| Task |
Your copy should hold only the lines from the one with "Mapa del sitio" to the one with "Video Categories", both included, each exactly as it stands below, with no pictures.

| Given information |
BEGIN

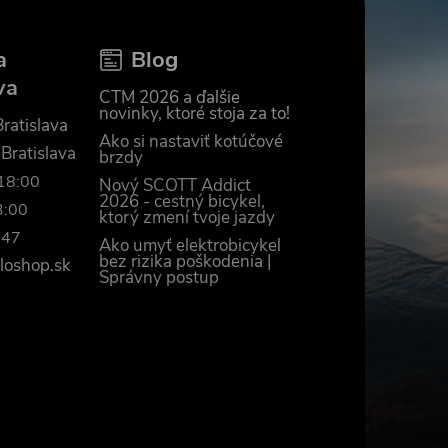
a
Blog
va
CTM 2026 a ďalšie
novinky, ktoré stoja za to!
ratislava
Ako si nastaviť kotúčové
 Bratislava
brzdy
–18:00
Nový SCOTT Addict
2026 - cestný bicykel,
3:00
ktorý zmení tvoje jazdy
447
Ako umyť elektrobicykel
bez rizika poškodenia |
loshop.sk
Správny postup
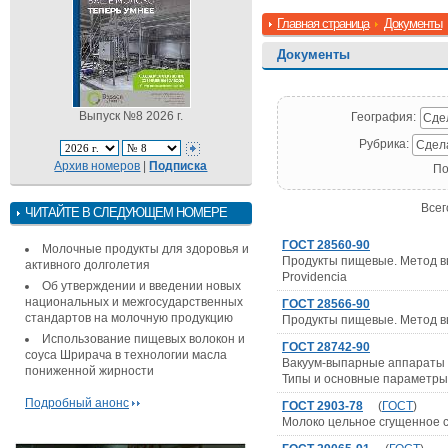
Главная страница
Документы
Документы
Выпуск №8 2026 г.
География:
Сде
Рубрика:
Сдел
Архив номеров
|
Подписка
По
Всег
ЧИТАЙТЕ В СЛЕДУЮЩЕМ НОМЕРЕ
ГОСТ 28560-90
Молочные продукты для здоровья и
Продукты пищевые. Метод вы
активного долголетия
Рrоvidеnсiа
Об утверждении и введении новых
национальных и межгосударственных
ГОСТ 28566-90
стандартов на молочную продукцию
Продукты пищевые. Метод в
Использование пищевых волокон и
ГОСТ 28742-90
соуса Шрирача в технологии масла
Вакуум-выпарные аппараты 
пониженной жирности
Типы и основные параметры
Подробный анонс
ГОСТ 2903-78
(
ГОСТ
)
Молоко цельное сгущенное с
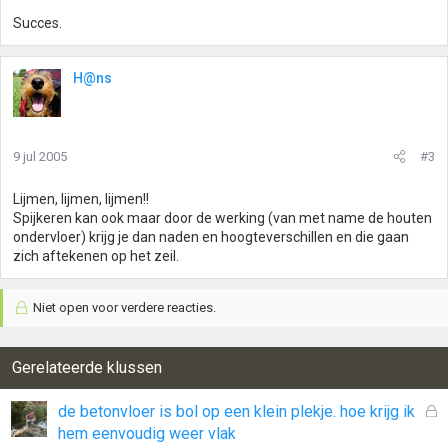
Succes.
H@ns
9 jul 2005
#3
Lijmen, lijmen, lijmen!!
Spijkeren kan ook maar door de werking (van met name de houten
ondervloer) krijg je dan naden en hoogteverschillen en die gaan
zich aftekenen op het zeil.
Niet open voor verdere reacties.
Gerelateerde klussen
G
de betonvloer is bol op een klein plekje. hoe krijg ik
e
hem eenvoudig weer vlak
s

END
BEGIN

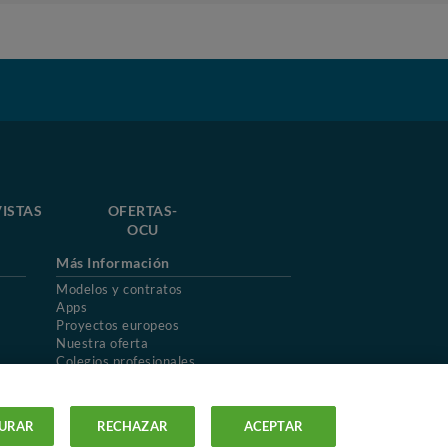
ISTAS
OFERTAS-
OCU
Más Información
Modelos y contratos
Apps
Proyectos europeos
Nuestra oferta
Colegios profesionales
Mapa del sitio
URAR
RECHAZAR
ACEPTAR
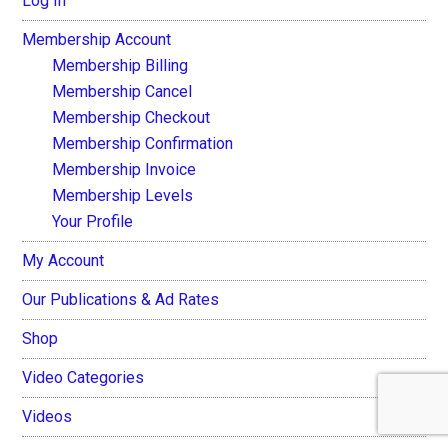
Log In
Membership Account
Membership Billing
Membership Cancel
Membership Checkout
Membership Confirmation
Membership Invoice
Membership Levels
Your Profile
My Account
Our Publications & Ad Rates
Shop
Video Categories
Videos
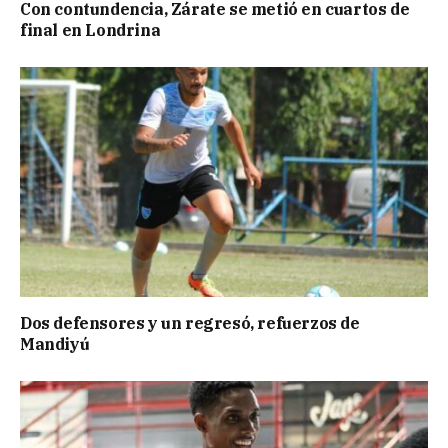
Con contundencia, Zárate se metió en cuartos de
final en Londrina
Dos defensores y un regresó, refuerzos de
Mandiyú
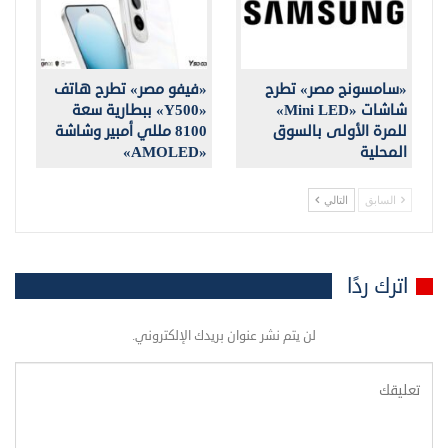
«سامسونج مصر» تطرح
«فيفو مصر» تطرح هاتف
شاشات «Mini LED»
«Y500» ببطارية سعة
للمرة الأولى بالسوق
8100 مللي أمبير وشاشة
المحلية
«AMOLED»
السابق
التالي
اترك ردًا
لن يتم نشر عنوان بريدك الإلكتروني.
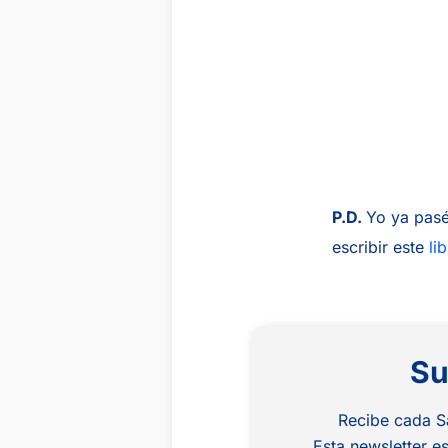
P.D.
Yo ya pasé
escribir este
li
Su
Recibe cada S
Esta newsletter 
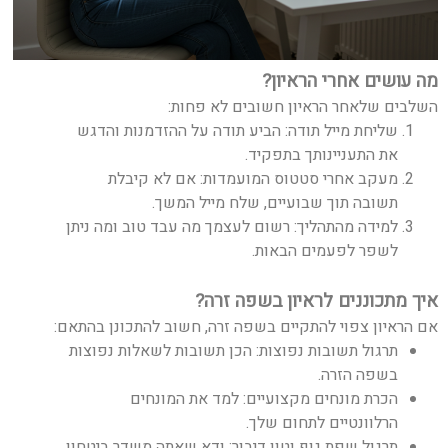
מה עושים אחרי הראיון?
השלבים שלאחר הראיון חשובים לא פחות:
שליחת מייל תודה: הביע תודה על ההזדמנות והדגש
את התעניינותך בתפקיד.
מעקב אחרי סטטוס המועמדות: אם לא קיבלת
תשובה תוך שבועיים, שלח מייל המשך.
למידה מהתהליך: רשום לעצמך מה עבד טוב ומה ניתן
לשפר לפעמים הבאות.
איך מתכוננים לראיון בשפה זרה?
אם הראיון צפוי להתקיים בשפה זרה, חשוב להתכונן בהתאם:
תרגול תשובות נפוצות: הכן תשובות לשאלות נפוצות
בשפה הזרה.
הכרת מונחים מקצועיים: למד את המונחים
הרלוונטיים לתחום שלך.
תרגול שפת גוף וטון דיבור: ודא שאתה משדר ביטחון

END
BEGIN

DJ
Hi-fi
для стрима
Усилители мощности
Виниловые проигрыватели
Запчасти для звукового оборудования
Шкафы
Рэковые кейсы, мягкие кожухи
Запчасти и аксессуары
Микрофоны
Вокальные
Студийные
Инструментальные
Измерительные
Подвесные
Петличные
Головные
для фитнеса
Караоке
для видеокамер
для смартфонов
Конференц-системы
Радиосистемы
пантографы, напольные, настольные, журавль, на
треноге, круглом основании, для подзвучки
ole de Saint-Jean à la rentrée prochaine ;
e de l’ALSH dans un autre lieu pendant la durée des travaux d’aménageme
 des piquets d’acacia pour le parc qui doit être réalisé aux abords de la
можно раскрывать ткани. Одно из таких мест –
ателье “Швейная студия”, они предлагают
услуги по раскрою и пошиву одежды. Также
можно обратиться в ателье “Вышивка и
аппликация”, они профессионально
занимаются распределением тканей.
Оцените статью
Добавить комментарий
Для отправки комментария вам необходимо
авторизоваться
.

END

| Task response |
Mapa del sitio
URAR
RECHAZAR
ACEPTAR
Log In
Membership Account
Membership Billing
Membership Cancel
Membership Checkout
Membership Confirmation
Membership Invoice
Membership Levels
Your Profile
My Account
Our Publications & Ad Rates
Shop
Video Categories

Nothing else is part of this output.